SECOND SHOT
Charlie Fox book six
by Zoe Sharp
When the latest assignment of ex-Special Forces soldier turned bodyguard, Charlie Fox, ends in a bloody shoot-out in a frozen forest in the White Mountains of New Hampshire, she's left fighting for her life, with her client dead.
Simone had just become a lottery millionairess but she never lived long enough to enjoy her newfound riches. Charlie was supposed to be keeping Simone's troublesome ex-boyfriend at bay and accompanying her on a trip to New England to track down the father Simone had never really known. A relatively low-risk job.
But Simone's former SAS father has secrets in his past that are about to come back and haunt him, and the arrival of his long-lost daughter may be the catalyst that blows his whole world apart. Was the prospect of getting hold of Simone's money tempting enough to make him engineer her death? And what happens now to Simone's baby daughter, Ella?
With Simone gone, Ella's safety becomes Charlie's main concern. She's determined, despite her injuries, not to let anything happen to the child. But the closer Charlie gets to the truth, the bigger threat she becomes. Only, this time she's in no fit state to protect anyone, least of all herself . . .
SECOND SHOT
Charlie Fox book six
excerpt
Chapter Three
By the time we got back to where Sean had parked one of his company Mitsubishi Shoguns, I knew I was in trouble. Even for Sean, he was much too quiet.
Sean Meyer was quiet on many different planes. His hands and body were always quiet unless there was something to engage them. It made his actions all the more intense.
Even back when he’d been one of the most feared sergeants on the Special Forces training course I’d abortively attempted in the army, he’d never had to shout and bawl in order to instil a dread respect in his trainees. The quieter he was, the more scared of him we’d all become. The clever ones, at least.
And now, most people wouldn’t have spotted there was anything wrong. He’d been nothing but coolly professional while we’d ejected a still-protesting Matt from the restaurant and evacuated Simone and Ella to the safety of Harrington’s office at the bank, where security was tight as a matter of course.
For speed we’d used Harrington’s waiting car and driver rather than retrieving our own vehicle, and I’d half- expected Sean to order me to stay with them while he went to fetch it. Instead, he ordered me along, and that was my first inkling that something was seriously awry.
He strode along the icy pavements from the bank to the car park with an easy poise, plaiting his way smoothly between the other pedestrians, who were making their hurried assaults on the last remnants of the January sales. He moved without ever missing a step, but under the surface I could sense something simmering. It was there in the slight angle of his head, the way his arms swung fractionally tense from his shoulders.
I held out, waiting for him to make the first move, until we’d actually reached the multi-storey parking structure and were on the right level, almost at the car. Then I sighed and stopped walking.
“OK, Sean,” I said, short. “Spit it out. Don’t give me this silent treatment.”
He deliberately kept moving so there were half a dozen paces between us before he stopped and turned. For a few moments he just stood there, staring at me, hands loose by his sides, his face that of a stranger.

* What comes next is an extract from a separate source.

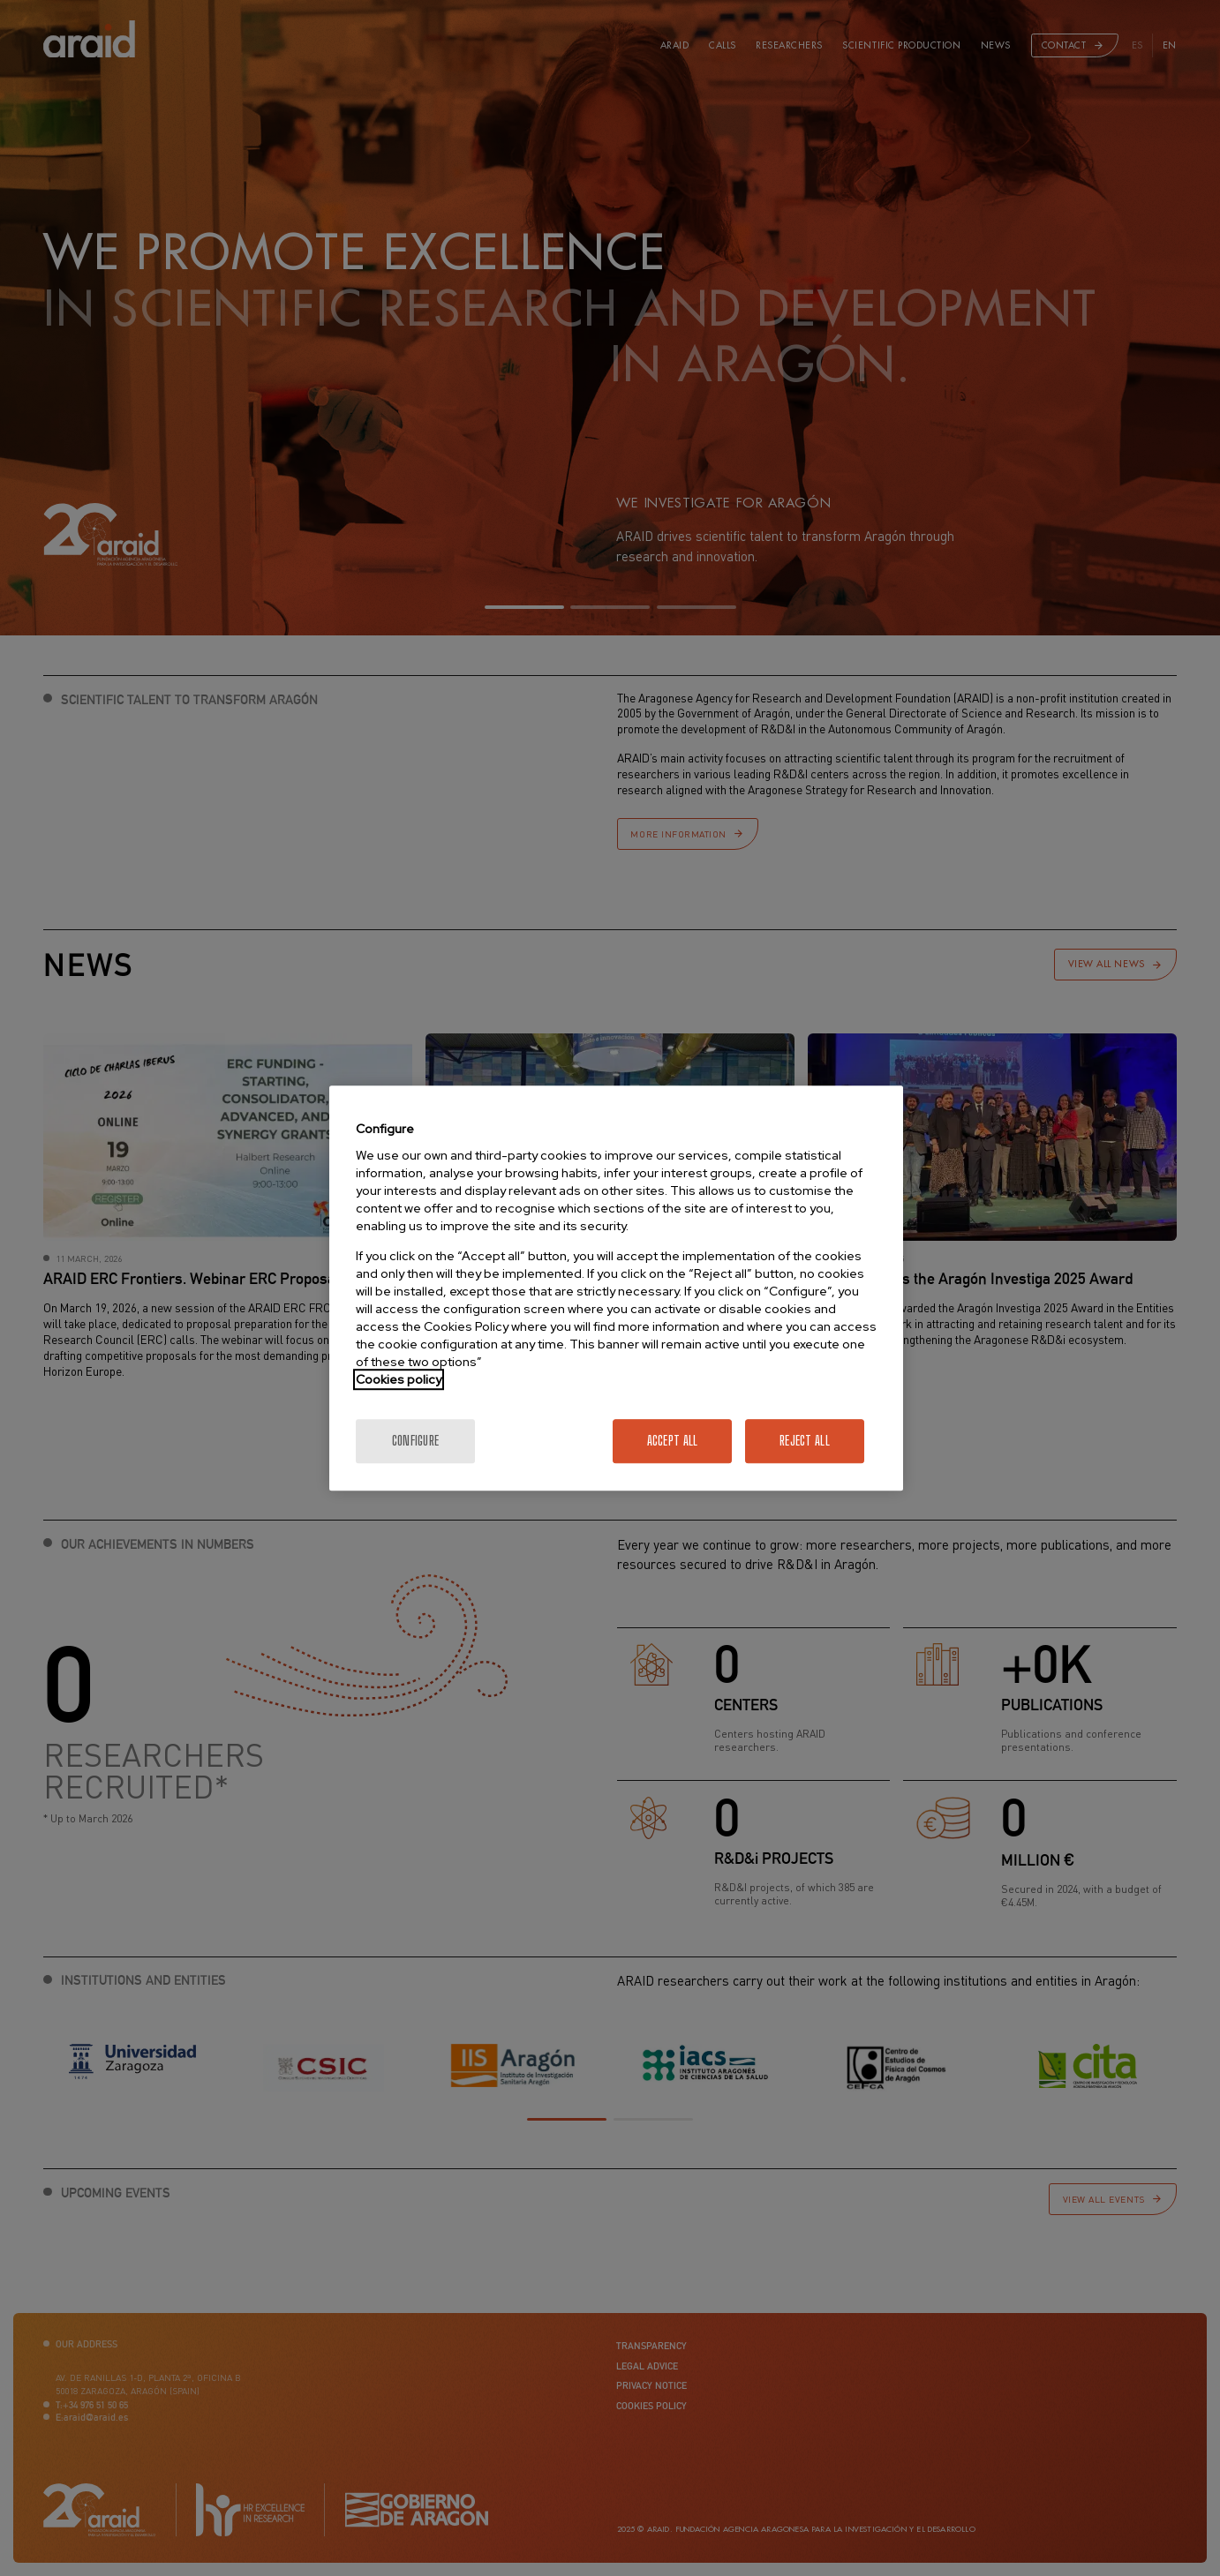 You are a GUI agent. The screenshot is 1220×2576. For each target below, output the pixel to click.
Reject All (804, 1440)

A sullen, sneaky wind whipped into the open concrete building, causing his long overcoat to flap lazily round his legs like that of a western gunslinger. It was only three in the afternoon but already the sky was darkening and the sodium lights strung across the concrete ceiling lit us both with an unearthly orange glow. The whole place smelt of diesel and burnt clutches.
Just when I thought he wasn’t going to speak at all, when an unnamed fear had reached into my chest and squeezed my heart tight shut with it, he said:
“You hesitated.”
It was said flat, without inflection, but I heard the accusation as an underlying harmonic, even so.
“I took him down,” I said, defensive. “And kept him there. What more do you want?”